(Page-level text extractions)
————————

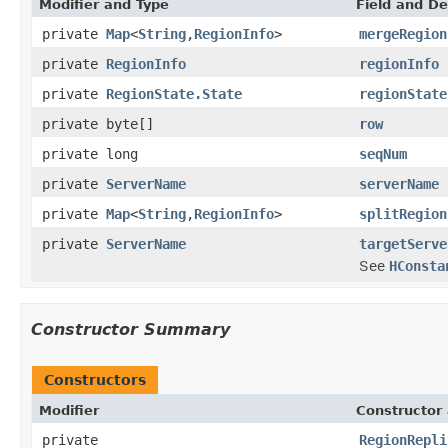
Modifier and Type
Field and De
private
Map
<
String
,
RegionInfo
>
mergeRegion
private
RegionInfo
regionInfo
private
RegionState.State
regionState
private byte[]
row
private long
seqNum
private
ServerName
serverName
private
Map
<
String
,
RegionInfo
>
splitRegion
private
ServerName
targetServe
See
HConsta
Constructor Summary
Constructors
Modifier
Constructor 
private
RegionRepli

————————

YOUR INSTRUCTIONS: The entries must be written out again unchanged. Images are to be left out.

OUTPUT BELOW:
Modifier and Type
Field and De
private
Map
<
String
,
RegionInfo
>
mergeRegion
private
RegionInfo
regionInfo
private
RegionState.State
regionState
private byte[]
row
private long
seqNum
private
ServerName
serverName
private
Map
<
String
,
RegionInfo
>
splitRegion
private
ServerName
targetServe
See
HConsta
Constructor Summary
Constructors
Modifier
Constructor 
private
RegionRepli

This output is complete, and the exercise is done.